Will checked his watch. “He was under for three minutes.”

“What did you see, Isaiah?” Sister Walker asked.

“It was a place, a farm, I think. The farm wasn’t doing so well. The crops had turned bad. And …” Isaiah licked his lips, trying to work some moisture back into them. He could still taste the dust in his mouth. “I think I saw another Diviner. But she wasn’t very nice. She was kinda scary.”

“Do you know her name?” Will asked.

“Huh-uh.” Isaiah hoped he hadn’t failed the test. “But when I asked where she was, she told me Bountiful, Nebraska.”

At Evie’s gasp, Memphis asked, “What is it?”

“Bountiful, Nebraska, was one of the places with a thumbtack stuck into it on that map Sam and I found,” she explained.

Isaiah looked to Memphis. “Mama was there, Memphis.”

Memphis swallowed hard. “She say anything?”

Isaiah nodded. “Told us to follow the Eye and heal the breach. Or else we’d be lost. And she said we should protect Conor Flynn.”

“Who or what is Conor Flynn?” Ling asked, but no one knew.

“Was there anything else you remember about that farm?” Sister Walker pressed.

Suddenly, Isaiah brightened. “The house had a number. Saw it on the mailbox!”

“What was it?” Sister Walker asked.

“One forty-four.”

 

“Evie!” Will called. Evie stopped on the steps of the museum and turned to him. “I’m sorry that I didn’t tell you before.”

“You should have.”

“I know. I made a mistake. That formula absolutely saved James’s life. But perhaps I shouldn’t have been playing god.”

Evie tried to imagine what her life would’ve been like if James had died of pneumonia before she was even born. She couldn’t bear the thought of it. “No. No, I’m glad,” she said on a long sigh. “If you hadn’t saved him … I couldn’t imagine not knowing James.” Then: “I suppose that explains Bob Bateman’s comb, then. Maybe James was just like me and he didn’t come into his powers until he was older.”

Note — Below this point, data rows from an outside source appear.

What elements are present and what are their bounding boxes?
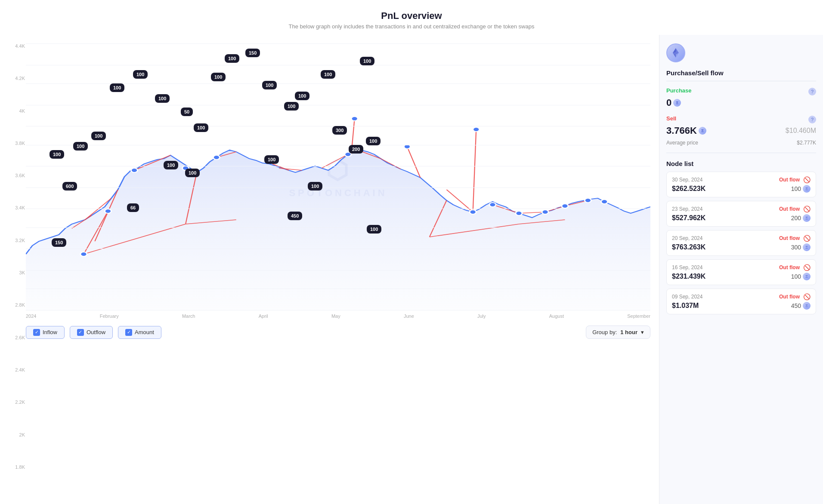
chart-legend: ✓ Inflow ✓ Outflow ✓ Amount Group by: 1 … [26,326,650,339]
avg-price-value: $2.777K [797,140,816,146]
y-axis-label: 2.4K [3,367,25,372]
node-item: 23 Sep, 2024 Out flow 🚫 $527.962K 200 Ξ [666,201,816,227]
x-axis: 2024FebruaryMarchAprilMayJuneJulyAugustS… [26,310,650,319]
svg-point-36 [585,198,591,203]
y-axis-label: 3.6K [3,173,25,178]
eye-off-icon[interactable]: 🚫 [803,176,811,183]
node-item: 20 Sep, 2024 Out flow 🚫 $763.263K 300 Ξ [666,230,816,256]
chart-area: 4.4K4.2K4K3.8K3.6K3.4K3.2K3K2.8K2.6K2.4K… [0,35,659,504]
node-amount: $231.439K [672,273,705,280]
node-amount: $1.037M [672,302,699,310]
x-axis-label: June [404,313,414,319]
badge-100-5: 100 [133,70,148,79]
badge-100-2: 100 [73,142,88,151]
svg-point-31 [470,210,476,214]
y-axis-label: 2.8K [3,302,25,307]
x-axis-label: April [259,313,268,319]
y-axis-label: 3K [3,270,25,275]
y-axis-label: 3.2K [3,238,25,243]
badge-100-9: 100 [185,169,200,177]
purchase-label: Purchase [666,87,692,94]
sell-usd-value: $10.460M [786,127,816,135]
group-by-dropdown[interactable]: Group by: 1 hour ▾ [586,326,650,339]
x-axis-label: May [331,313,340,319]
node-date: 30 Sep, 2024 [672,177,702,183]
svg-line-15 [473,129,476,212]
amount-label: Amount [135,329,154,335]
node-eth-icon: Ξ [803,214,811,222]
node-token-amount: 100 Ξ [791,185,811,193]
legend-outflow[interactable]: ✓ Outflow [70,326,113,339]
badge-200: 200 [349,145,363,154]
eye-off-icon[interactable]: 🚫 [803,206,811,212]
node-amount: $527.962K [672,214,705,222]
svg-point-35 [562,204,568,208]
group-by-value: 1 hour [620,329,637,335]
outflow-checkbox[interactable]: ✓ [77,329,84,336]
y-axis-label: 3.8K [3,141,25,146]
x-axis-label: 2024 [26,313,36,319]
node-date: 16 Sep, 2024 [672,264,702,270]
y-axis-label: 4.4K [3,43,25,49]
svg-point-32 [489,203,496,207]
node-list: 30 Sep, 2024 Out flow 🚫 $262.523K 100 Ξ … [666,172,816,314]
badge-100-7: 50 [181,108,193,116]
eye-off-icon[interactable]: 🚫 [803,235,811,242]
legend-amount[interactable]: ✓ Amount [118,326,161,339]
sell-value: 3.766K Ξ [666,125,706,136]
badge-50: 100 [194,123,208,132]
svg-point-33 [516,211,522,215]
node-date: 23 Sep, 2024 [672,206,702,212]
x-axis-label: March [182,313,195,319]
inflow-checkbox[interactable]: ✓ [33,329,40,336]
badge-100-1: 100 [50,150,64,159]
badge-100-19: 100 [366,137,381,145]
legend-inflow[interactable]: ✓ Inflow [26,326,65,339]
page-title: PnL overview [0,10,823,22]
badge-150-bl: 150 [52,238,66,247]
badge-100-16: 100 [308,182,322,191]
node-token-amount: 450 Ξ [791,302,811,310]
node-flow-label: Out flow [779,264,800,270]
badge-100-12: 150 [245,49,260,57]
y-axis: 4.4K4.2K4K3.8K3.6K3.4K3.2K3K2.8K2.6K2.4K… [3,43,25,470]
sell-help-icon[interactable]: ? [808,116,816,123]
badge-100-4: 100 [110,83,124,92]
node-token-amount: 100 Ξ [791,273,811,280]
node-amount: $763.263K [672,243,705,251]
chevron-down-icon: ▾ [641,329,644,335]
badge-100-13: 100 [262,81,277,89]
amount-checkbox[interactable]: ✓ [125,329,132,336]
x-axis-label: August [549,313,564,319]
svg-point-30 [473,127,480,132]
badge-100-8: 100 [164,161,178,169]
x-axis-label: July [477,313,486,319]
badge-100-18: 100 [360,57,374,65]
page-header: PnL overview The below graph only includ… [0,0,823,35]
node-eth-icon: Ξ [803,302,811,310]
badge-300: 300 [332,126,347,135]
eye-off-icon[interactable]: 🚫 [803,293,811,300]
badge-100-15: 100 [295,92,309,100]
outflow-label: Outflow [87,329,105,335]
node-flow-label: Out flow [779,294,800,300]
svg-point-38 [80,252,87,256]
y-axis-label: 4K [3,108,25,114]
purchase-value: 0 Ξ [666,97,681,108]
node-eth-icon: Ξ [803,243,811,251]
purchase-help-icon[interactable]: ? [808,88,816,95]
eye-off-icon[interactable]: 🚫 [803,264,811,271]
badge-100-20: 100 [367,225,381,234]
node-item: 30 Sep, 2024 Out flow 🚫 $262.523K 100 Ξ [666,172,816,197]
svg-point-28 [351,117,358,121]
node-item: 16 Sep, 2024 Out flow 🚫 $231.439K 100 Ξ [666,259,816,285]
page-subtitle: The below graph only includes the transa… [0,23,823,30]
badge-100-14: 100 [264,155,279,164]
badge-600: 600 [62,182,77,191]
avg-price-label: Average price [666,140,698,146]
svg-point-25 [131,168,137,172]
badge-150: 100 [284,102,299,111]
purchase-sell-section-title: Purchase/Sell flow [666,69,816,81]
inflow-label: Inflow [43,329,57,335]
node-eth-icon: Ξ [803,273,811,280]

Will shifted his weight from one foot to the other. “Maybe,” he said at last.

 

 

The first time Margaret Andrews Walker saw an actual Diviner at work, she was ten years old and helping her mother nurse the sick at the Frederick Douglass Memorial Hospital and Training School in Philadelphia. On Sundays after church, Margaret’s mother had her come and read to the patients. An elderly woman named Lavinia Cooper had been brought in, weak and short of breath. In Mrs. Cooper’s hometown, there had been no colored hospital, and the white hospitals wouldn’t admit her. By the time she’d been brought to Frederick Douglass, her chest cold had progressed to pneumonia.

When Lavinia began to recover, word spread along the ward that she could talk to the spirits and deliver prophecy. Already, she’d saved the life of one of the young doctors. On a rainy night, she warned him not to take his usual route home—“I can see that road washed clean away.” Sure enough, a flash flood swept up four people on the very road that doctor would’ve traveled. A day later, Lavinia had clasped the hands of a young nurse and, with her eyes staring straight up to the ceiling, announced that the nurse was pregnant days before it was confirmed. Whispers circulated: Lavinia Cooper had the sight. She was a spirit talker. One of the cunning folk. What the old-timers called a Diviner.

Margaret was not an impressionable child. As far as she was concerned, doctors and nurses couldn’t afford to believe in that sort of superstitious nonsense. She found the Cooper woman highly suspicious and did her best to avoid her.

“You are not here to serve yourself, Margaret Andrews Walker,” her mother had scolded, swatting her across the bottom even though Margaret was already ten. “You are here to serve the sick and the needy. Now, please make yourself useful and go read to Mrs. Cooper.”

Scowling, Margaret had sat in the chair farthest from the woman’s bed, nursing her wounded dignity as she read aloud from Little Women.

“Come close, child,” Mrs. Cooper bade in a voice made scratchy from coughing.

Margaret dragged her chair nearer to the old woman’s bedside.

“Your grandmother’s here. She wants me to tell you something.”

“My grandmother passed on last spring,” Margaret said matter-of-factly. “Uh-huh, I know. But she’s here with us now, in this very room.”

“My grandmother is dead, Mrs. Cooper.”

“You don’t believe in spirits? Don’t believe in your ancestors, all your past kin?”

“No, ma’am, I don’t,” Margaret said.